He left the house, left the town, fleeing the rebirth of the man he'd thought he had done with. He ran as hard and as fast as he could, crawling into a black pit of memory from which nothing later came out but a sense of loss and utter hopelessness.

His next clear memory came from weeks later. He was standing at the door to his own home in the islands, looking into his brother's face.

Chapter 14

At first glance, Jerry Carmichael was not at all certain that the shambling wreck of a human being making his way up the drive was anyone he knew, much less his own brother. The figure was dressed in filthy trousers out at one knee, an equally disreputable Army jacket, and a pair of boots so sprung they were barely staying on. The figure moved with the grim determination of a man long past his limits, whose will alone kept his battered self aimed for the Carmichael door.

Jerry dropped the soapy pan into the sink and hurried around to the front hallway, where he waited for the door to open. The sound of those frayed boots hit the porch, but the doorknob did not turn. Had he been mistaken? Was this just another bum, looking for a handout? A long minute went by. At last Jerry couldn't stand it; he pulled the door open.

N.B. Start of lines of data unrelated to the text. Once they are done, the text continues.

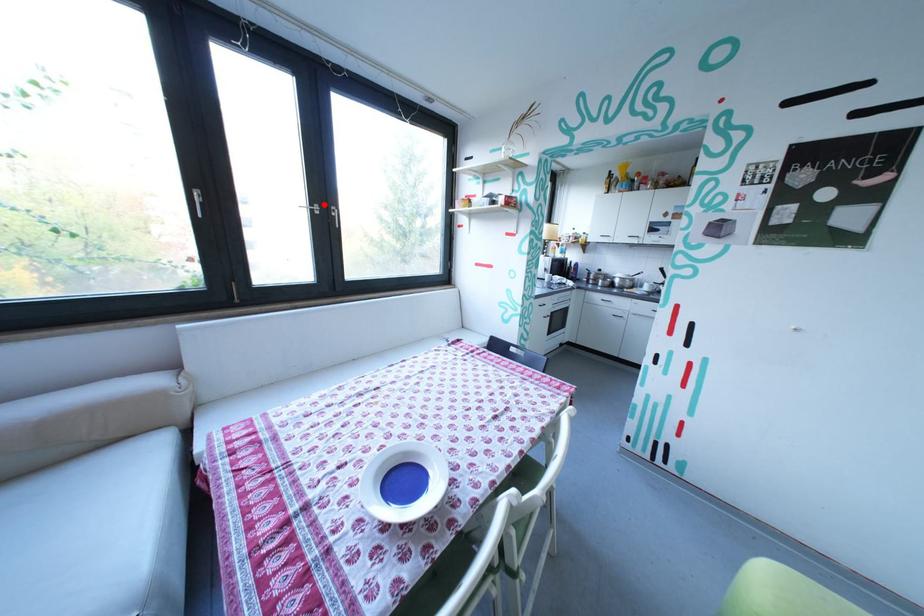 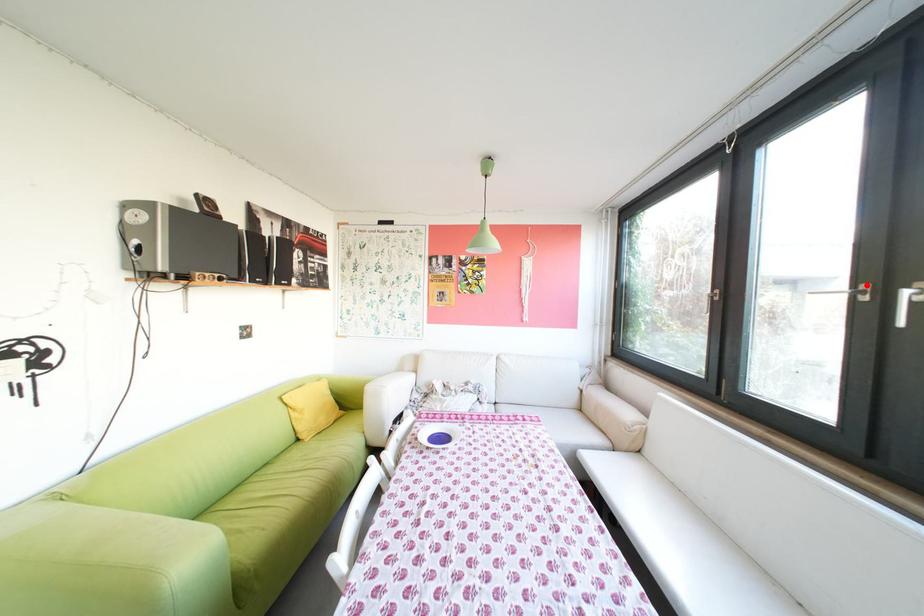 I am providing you with two images of the same scene from different viewpoints. A red point is marked on the first image and another point is marked on the second image. Does the point marked in image1 correspond to the same location as the one in image2?

Yes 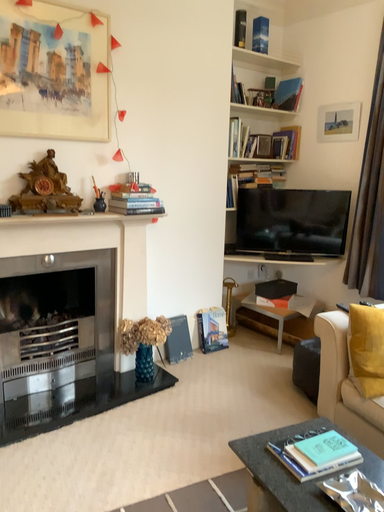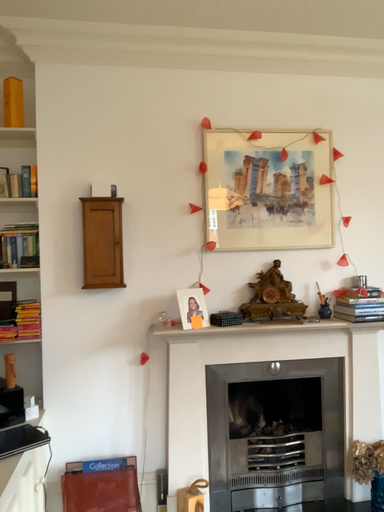 Question: Which way did the camera rotate in the video?

Choices:
 (A) rotated right
 (B) rotated left

Answer: (B) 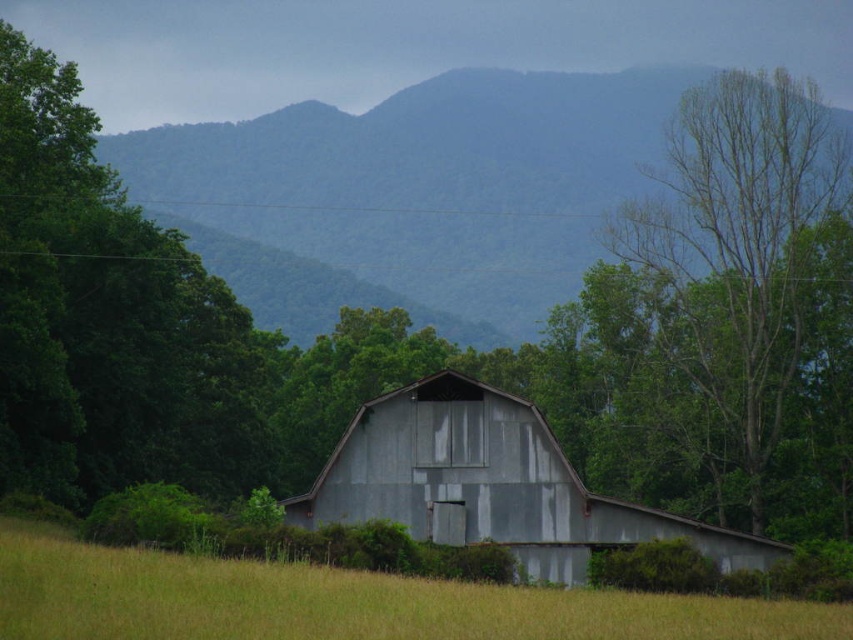 You are standing at the center of the field in front of the barn. Which direction should you walk to reach the green leafy tree at left?

The green leafy tree at left is located at point (109,320), so you should walk to the left to reach it.

In the scene shown: You are an artist planning to paint the rural landscape scene. You want to emphasize the contrast between the bare wood tree at right and the rusty metal barn at center. Which object should you make thicker in your painting to highlight this contrast?

To emphasize the contrast between the bare wood tree at right and the rusty metal barn at center, you should make the rusty metal barn at center thicker since the bare wood tree at right is naturally thinner than it.

Based on the photo, you are standing in the field of yellow grass at center and want to walk towards the barn. Which direction should you walk to avoid the bare wood tree at right?

You should walk to the left of the yellow grass at center to avoid the bare wood tree at right, since the tree is located to the right of the grass.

Allen raised his bloodshot eyes from the wood of the door—an Allen fifteen pounds thinner than when Jerry'd seen him the previous fall, a miasma of cheap drink and weeks-old sweat pulsing out of his pores with every beat of his abused heart, most of his possessions having been stolen, traded, or simply abandoned along the way—Allen Carmichael stood at his own front door in the islands, bewildered into immobility by the choice between knocker and knob.

The insurmountable dilemma of how to get through the door—as guest or resident?—was solved by Jerry, who hesitated only briefly before he stepped forward to embrace the man on his doorstep. Allen winced away from the contact, and Jerry's hands fell to his sides.

“Jesus, Allen, what the hell happened to you?”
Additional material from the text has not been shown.